174 What s 14ZY does not put forward as an alternative for the Commissioner in deciding the objection is the increasing of the assessment which is the subject of the objection. That being so, it would be seem an odd result if the subject matter for determination on appeal included whether the Commissioner should not only have disallowed the objection but also whether he should have increased it.
175 In respect of the 2001 to 2004 income years, s 170(7) of the ITAA 1936 then provided:
(7) Nothing contained in this section shall prevent the amendment of any assessment in order to give effect to the decision upon any appeal or review, or its amendment by way of reduction in any particular in pursuance of an objection made by the taxpayer or pending any appeal or review. [Emphasis added]
Apart from the express reference to reduction, the absence of any reference to "increase" will be noted.
176 That is not to say that an administrative sequel to the disallowance of an objection might not have been a decision to issue an amended assessment increasing a taxpayer's liability. Consideration of an unmeritorious objection might nonetheless reveal that the original assessment of taxable income was too low. That though would be a separate decision from the objection disallowance decision and permissible only to the extent that the issuing of an amended assessment which increased liability was still lawfully possible pursuant to s 170 of the ITAA 1936. If so, separate rights of objection and subsequent appeal to this Court or review by the Tribunal in the event of dissatisfaction with the objection decision would exist in respect of that amended assessment and later objection decision.
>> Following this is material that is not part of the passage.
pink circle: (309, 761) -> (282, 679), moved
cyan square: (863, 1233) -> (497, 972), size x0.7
177 For these reasons, I do not, as presently advised, conclude that the powers exercisable by the Court in the circumstances obtaining in respect of the 2001 income year extend to the setting aside of the decision disallowing the objection, the making of an order setting aside the assessment concerned and the making of a declaration that Mr Russell's taxable income for that income year was $1869.23 higher than that assessed.
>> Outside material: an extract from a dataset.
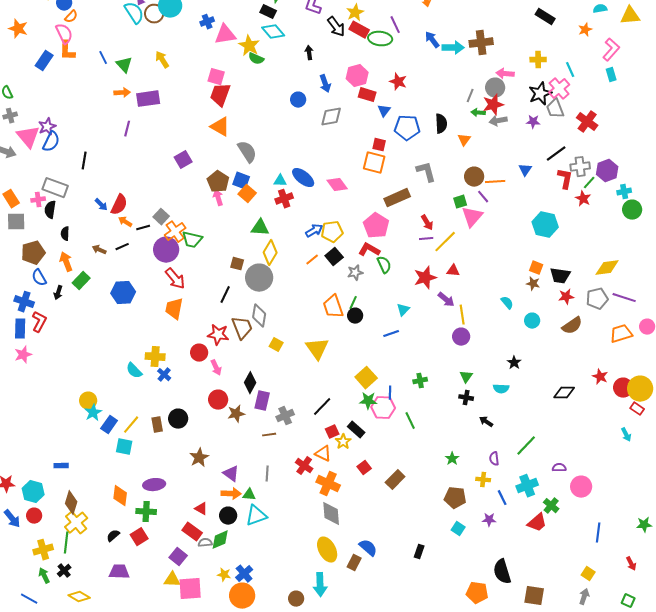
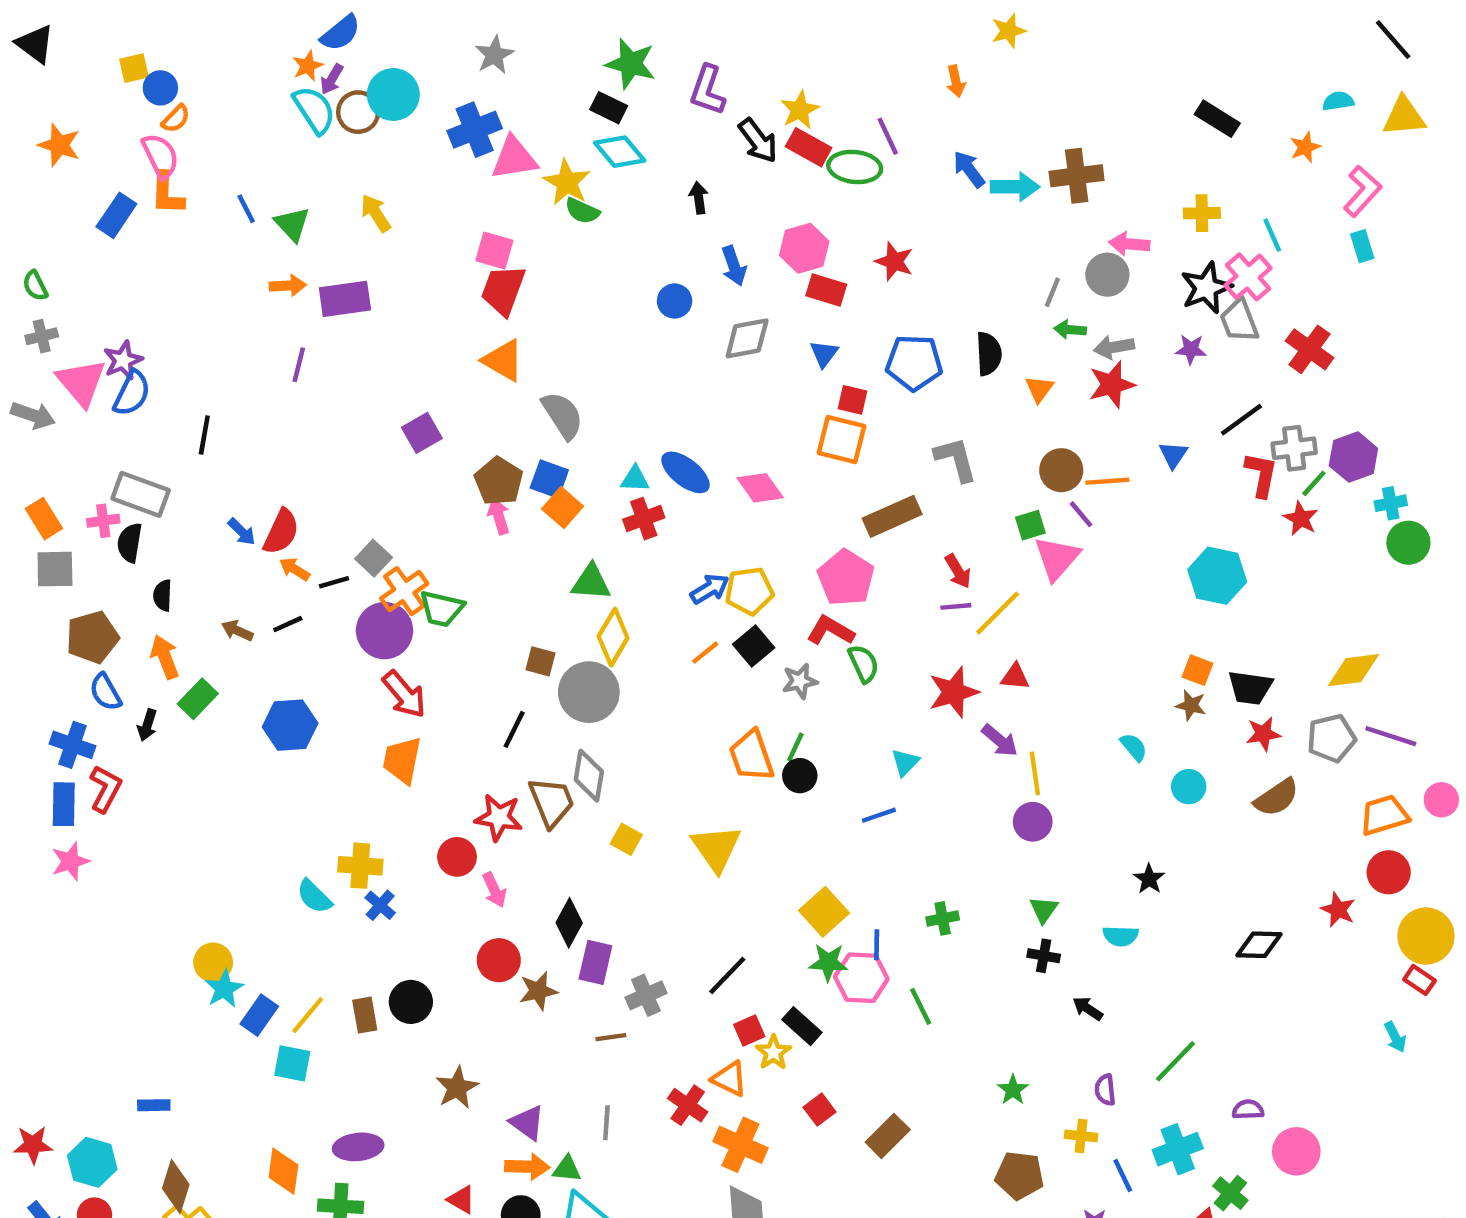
blue cross: (207, 22) -> (475, 130), size x1.6
red star: (493, 105) -> (1112, 385), moved
blue triangle: (384, 111) -> (824, 354), moved
red circle: (623, 388) -> (1389, 872), moved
178 I have used the qualification "as presently advised" deliberately. Whether the amount of Mr Russell's 2001 taxable income and related tax liability might lawfully be the subject of increase by consequential amended assessment as a consequence of the orders disposing of the income tax appeal was not a subject expressly addressed by the parties in submissions. Nor did I raise that subject of my own motion in the course of submissions. The conclusion which I have reached as to an absence of power is therefore necessarily provisional. I consider that procedural fairness dictates that, in respect of so much of the income tax appeal as relates to the 2001 income year income tax, Mr Russell and the Commissioner should, in the first instance, have an opportunity, after considering these reasons for judgement, to bring in short minutes of the orders which they submit are appropriate to give effect to the conclusions and findings which I have made, together with supplementary submissions as to the lawful authority for the making of such proposed orders.